Thursday 19 January 2017

IOC container Dependency Injection in Spring

By,
Santosh

The Inversion of Control (IoC) container is responsible to assemble, instantiate and configure the objects of classes. The Inversion of Control (IoC) container take information’s from XML file and works respectively. The main tasks performed by Inversion of Control (IoC) container are:
o instantiate the class.
o configure object.
o assemble the dependencies.

Two types of Inversion of Control (IoC) containers. That are as follows:
1.  org.springframework.beans.factory.BeanFactory and org.springframework.context.ApplicationContext interfaces works as the Inversion of Control (IoC) container. The ApplicationContext interface is create on the top of the BeanFactory interface. It has some additional functionality than BeanFactory like application layer specific context, event propagation, message resource handling, simple integration with Spring's AOP, for web application. So this interface is better to use than BeanFactory.
2. BeanFactory
3. ApplicationContext
Using BeanFactory
The BeanFactory interface is implemented by the XmlBeanFactory class. To work with the BeanFactory, we have to create the object of XmlBeanFactory class as below:
Resource res=new ClassPathResource("applicationContext.xml"); 
BeanFactory fact=new XmlBeanFactory(res); 

Using ApplicationContext
ApplicationContext interface implemented class is the ClassPathXmlApplicationContext. We have to instantiate the ClassPathXmlApplicationContext class to work the ApplicationContext as given below:
ApplicationContext context =    new ClassPathXmlApplicationContext("applicationContext.xml"); 
Constructor of ClassPathXmlApplicationContext class receives string, so we have to pass the name of the xml file to create the instance of ApplicationContext interface.

Dependency Injection:-
For making programming code loosely coupled Dependency Injection is helpful. To understand the Dependency Injection better, first understand the Dependency Lookup:
Dependency Lookup
The Dependency Lookup is an approach where we get the resource after demand. There can be various ways to get the resource.
Example ex = new AImpl(); 

In such cases, we get the resource directly by new keyword.
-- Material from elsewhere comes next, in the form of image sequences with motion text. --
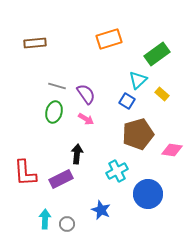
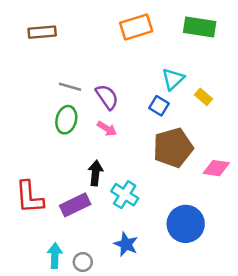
green rectangle: (157, 54) -> (200, 27), moved, turned 45
cyan cross: (117, 171) -> (125, 195), moved, turned -30

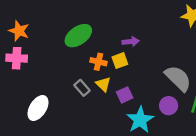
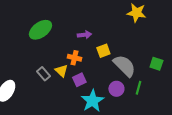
yellow square: (120, 61) -> (103, 51), moved
orange cross: (99, 62) -> (74, 58), moved

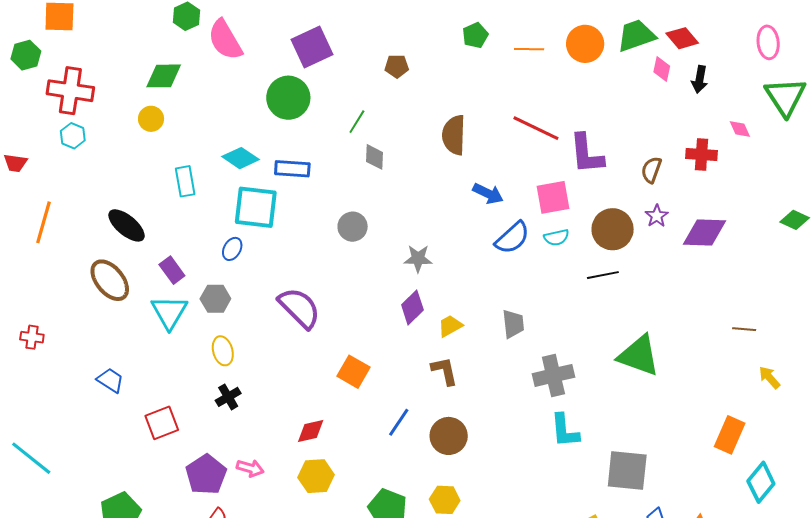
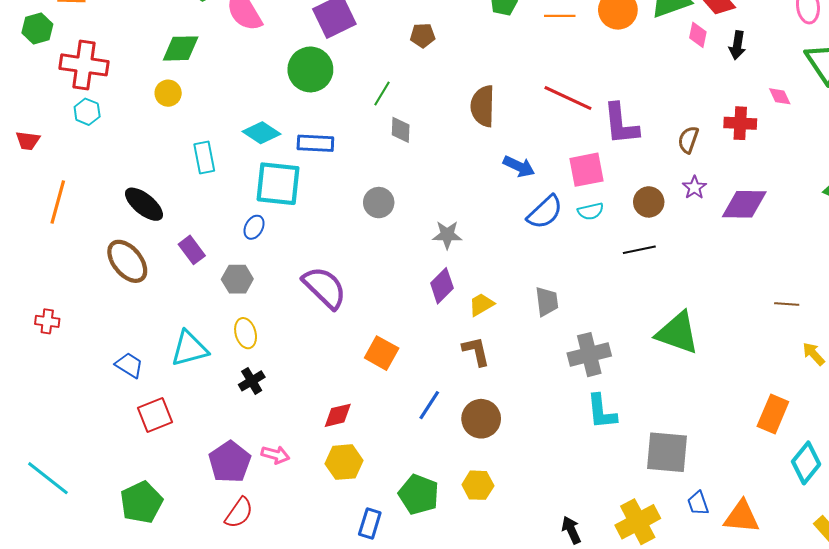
brown circle: (613, 229) -> (649, 202), size x0.7
cyan triangle: (169, 312) -> (189, 349), moved, turned 45
red square: (162, 423) -> (155, 415), moved
cyan line: (31, 458) -> (48, 478), moved

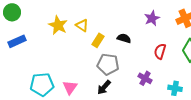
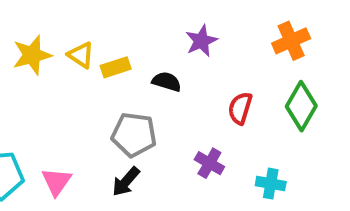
purple star: (152, 18) -> (201, 41), moved
yellow star: (58, 25) -> (32, 55), turned 30
yellow rectangle: (98, 40) -> (116, 67), moved, turned 40

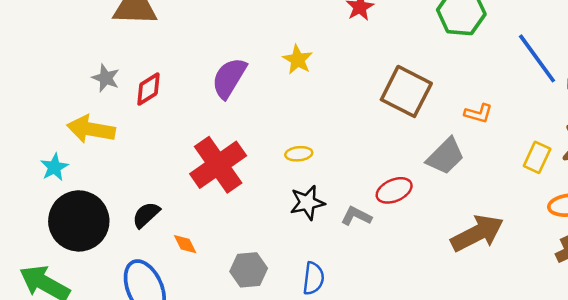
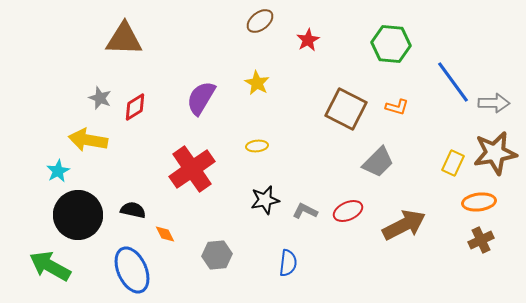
orange L-shape: (478, 113) -> (397, 107), moved
yellow ellipse: (299, 154) -> (257, 146), moved
red ellipse: (394, 190) -> (348, 211), moved
black semicircle: (146, 215) -> (133, 210), turned 55
blue semicircle: (313, 278) -> (288, 263), moved

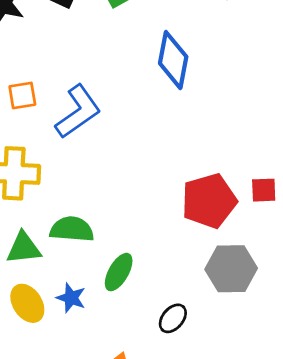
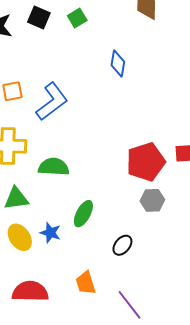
blue diamond: (173, 60) -> (118, 63), size x0.7
green semicircle: (72, 229) -> (54, 167), moved
gray hexagon: (231, 269) -> (152, 200), moved, size x0.7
Another way is factory method.
Example ex = A.getA(); 
This case, we get the resource by calling the static factory method getA().
and, we can get the resource by Java Naming Directory Interface as:
Context context = new InitialContext(); 
Context environmentCtx = (Context) ctx.lookup("java:comp/env"); 
Example object = (Example)environmentCtx.lookup("Example"); 
Problems of Dependency Lookup

Mainly two problems of DL.
o dependency lookup approach makes the tight coupling for code. If resource is changed, we have to perform modification in the code.
o Not easy for testing This approach creates problems while testing.